I have a ClientDataSet with the following data
IDX EVENT BRANCH_ID BRANCH
1 E1 7 B7
2 E2 5 B5
3 E3 7 B7
4 E4 1 B1
5 E5 2 B2
6 E6 7 B7
7 E7 1 B1
I need to transform this data into
IDX EVENT BRANCH_ID BRANCH
1 E1 7 B7
2 E2 5 B5
4 E4 1 B1
5 E5 2 B2
The only fields of importance are the BRANCH_ID and BRANCH
and BRANCH_ID must be unique
As there is a lot of data I do not what two have copies of it.
QUESTION:
Can you suggest a way to transfrom the data using a Cloned version of the original data ?
Cloning won't allow you to actually change data in a clone and not have same change reflected in the original, so if that's what you want you might rethink the cloning idea.

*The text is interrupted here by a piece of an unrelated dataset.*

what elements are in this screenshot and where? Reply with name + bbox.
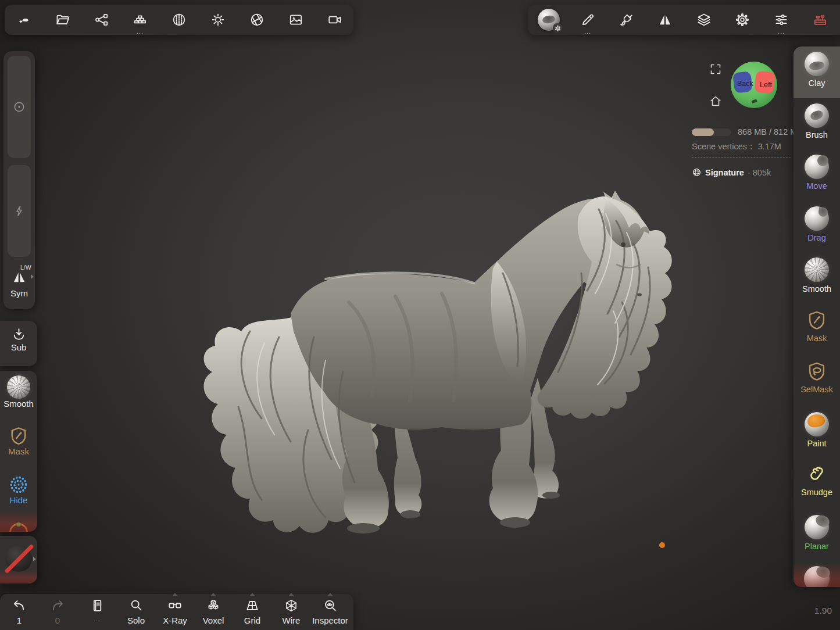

Cloning does give you a separate cursor into the clone and allows you to filter and index (i.e. order) it independently of the master clientdataset. From the data you've provided it looks like you want to filter some branch data and order by branch_id. You can accomplish that by setting up a new filter and index on the clone. Here's a good article that includes examples of how to do that:
http://edn.embarcadero.com/article/29416
Taking a second look at your question, seems like all you'd need to do would be to set up a unique index on branch_id on the cloned dataset. Linked article above has info on how to set up index; check docs on clientdataset.addindex function for more details and info on setting the index to show only unique values, if I recall it may just mean you set branch_id as the primary key.
I can't think of a slick way to do this, but you could index on BRANCH_ID, add an fkInternalCalc boolean field to your dataset, then initialize that field to True on the first row of each branch (using group state or manually) and then filter the clone on the value of the field. You'd have to update the field on data changes though.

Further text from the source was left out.